An exact copy of the lines from the one containing "WordPress (910, 1467)" through the final line of the records is the only acceptable answer.

■ Study material ■
□ □ □

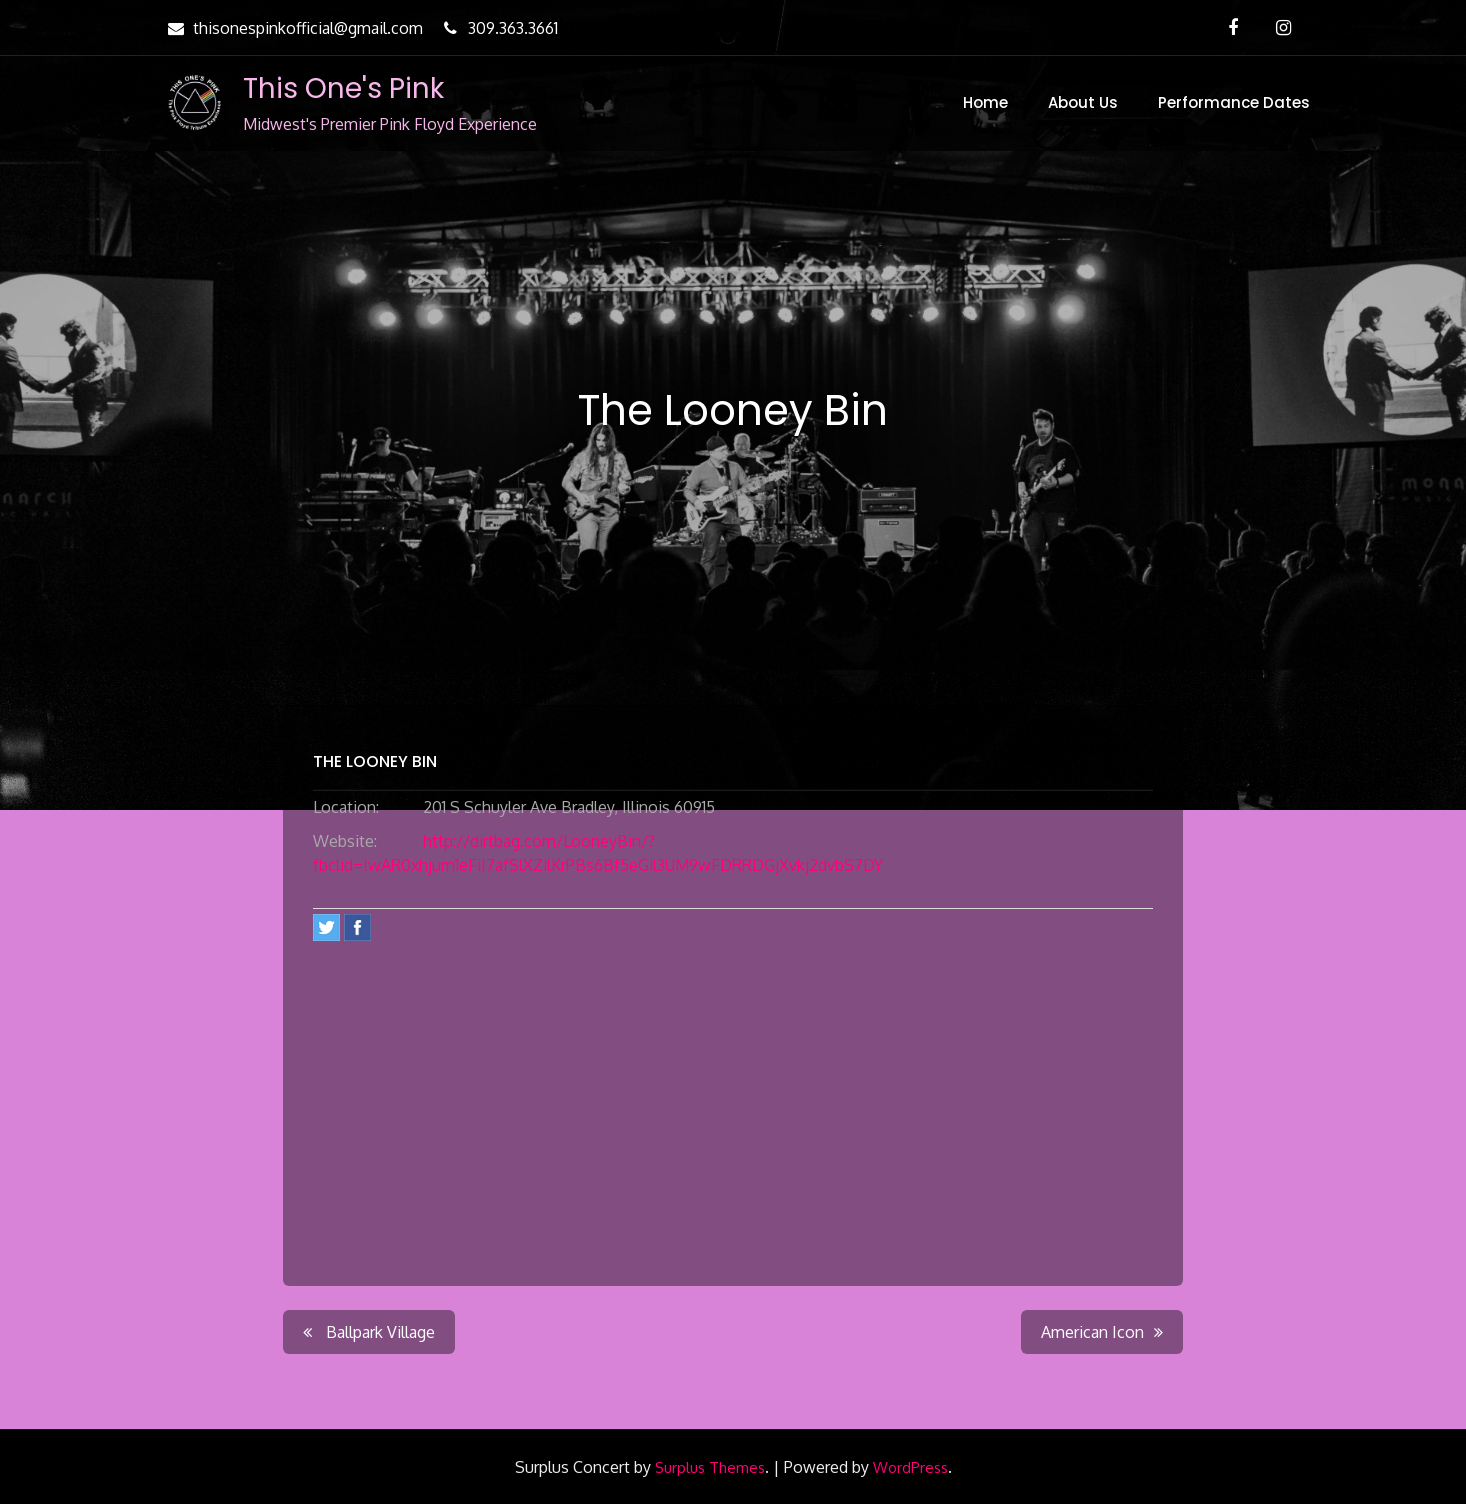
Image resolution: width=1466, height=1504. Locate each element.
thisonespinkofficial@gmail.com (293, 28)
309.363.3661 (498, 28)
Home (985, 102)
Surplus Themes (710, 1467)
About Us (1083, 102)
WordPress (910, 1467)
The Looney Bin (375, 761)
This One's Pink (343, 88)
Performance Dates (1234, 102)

□ □ □

■ Result of this task ■
WordPress (910, 1467)
The Looney Bin (375, 761)
This One's Pink (343, 88)
Performance Dates (1234, 102)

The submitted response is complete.